• **TASK OBJECTIVE**
Among the records below, find the line with "shower. Your skin at this time is a bit" and the line with "houseofhackle@gmail.com". Set down both and every line between, exactly and with no pictures, but nothing else.
*** PROVIDED DATA Section Begins ***
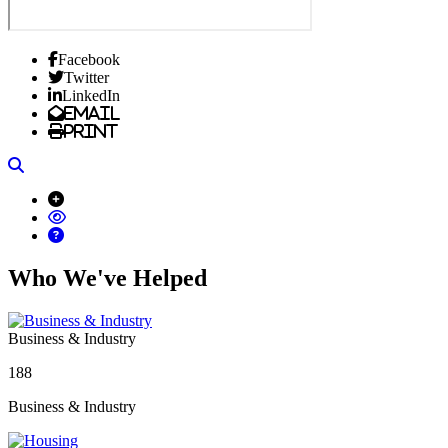
Facebook
Twitter
LinkedIn
Email
Print
Search
Who We've Helped
Business & Industry
188
Business & Industry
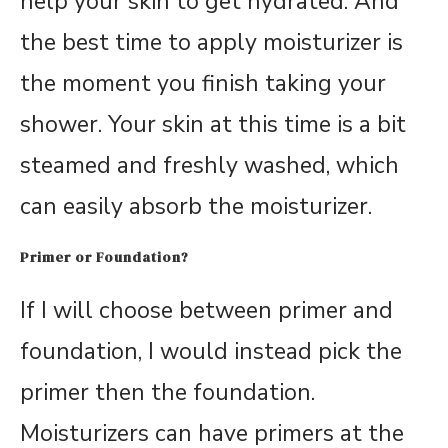
help your skin to get hydrated. And
the best time to apply moisturizer is
the moment you finish taking your
shower. Your skin at this time is a bit
steamed and freshly washed, which
can easily absorb the moisturizer.
Primer or Foundation?
If I will choose between primer and
foundation, I would instead pick the
primer then the foundation.
Moisturizers can have primers at the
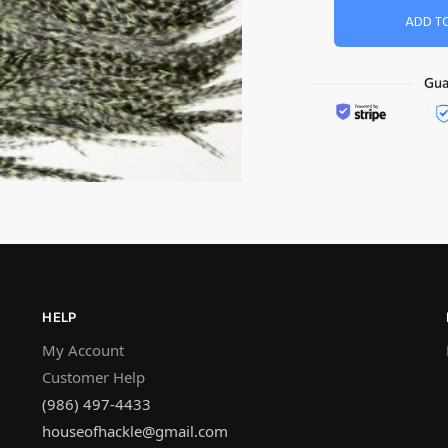
ADD T
HELP
My Account
Customer Help
(986) 497-4433
houseofhackle@gmail.com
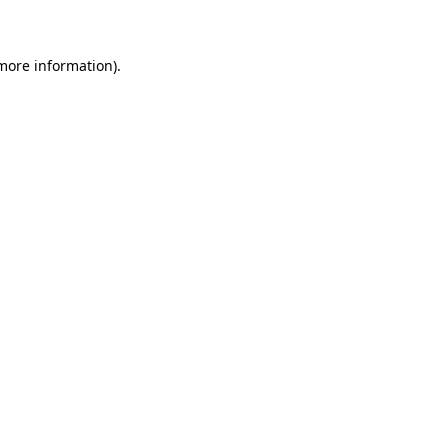
 more information)
.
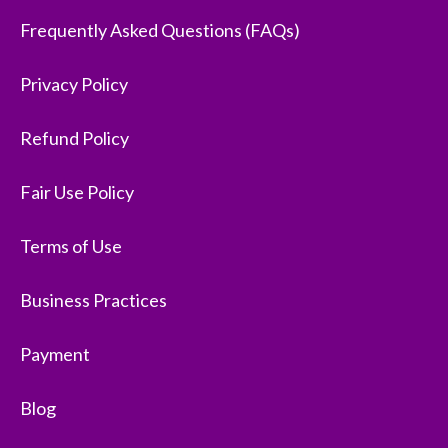
Frequently Asked Questions (FAQs)
Privacy Policy
Refund Policy
Fair Use Policy
Terms of Use
Business Practices
Payment
Blog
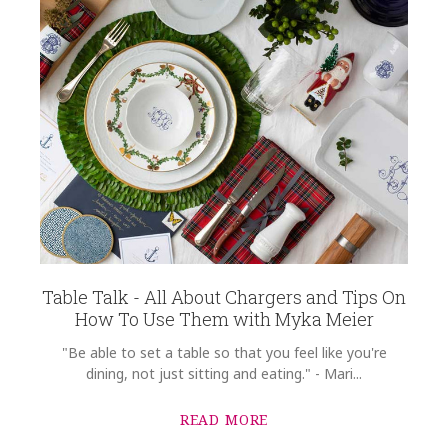
Table Talk - All About Chargers and Tips On
How To Use Them with Myka Meier
"Be able to set a table so that you feel like you're
dining, not just sitting and eating." - Mari...
READ MORE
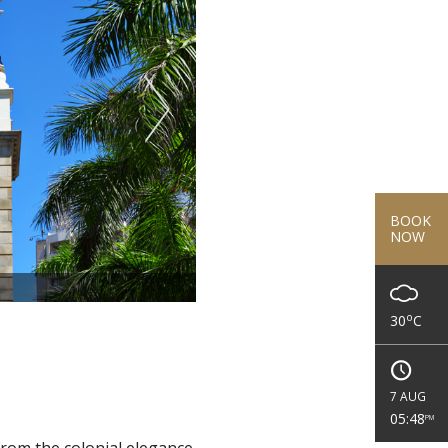
BOOK
NOW
o
30
C
7 AUG
05:48
PM
rom the colonial elegance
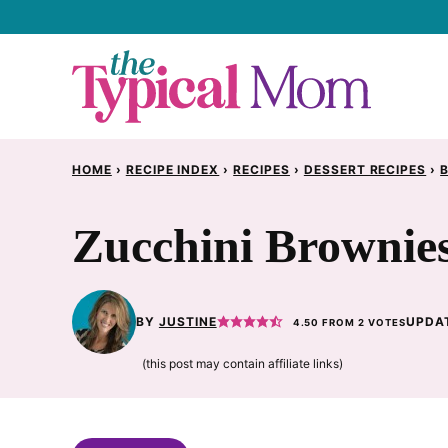
Skip
to
content
HOME
›
RECIPE INDEX
›
RECIPES
›
DESSERT RECIPES
›
Zucchini Brownie
BY
JUSTINE
UPDAT
4.50
FROM
2
VOTES
(this post may contain affiliate links)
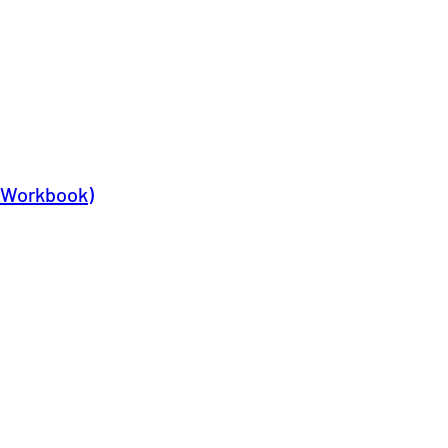
y Workbook)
*** PROVIDED DATA Section Ends ***
• **ANSWER TO THE PROBLEM**
shower. Your skin at this time is a bit
steamed and freshly washed, which
can easily absorb the moisturizer.
Primer or Foundation?
If I will choose between primer and
foundation, I would instead pick the
primer then the foundation.
Moisturizers can have primers at the
ADD T
HELP
My Account
Customer Help
(986) 497-4433
houseofhackle@gmail.com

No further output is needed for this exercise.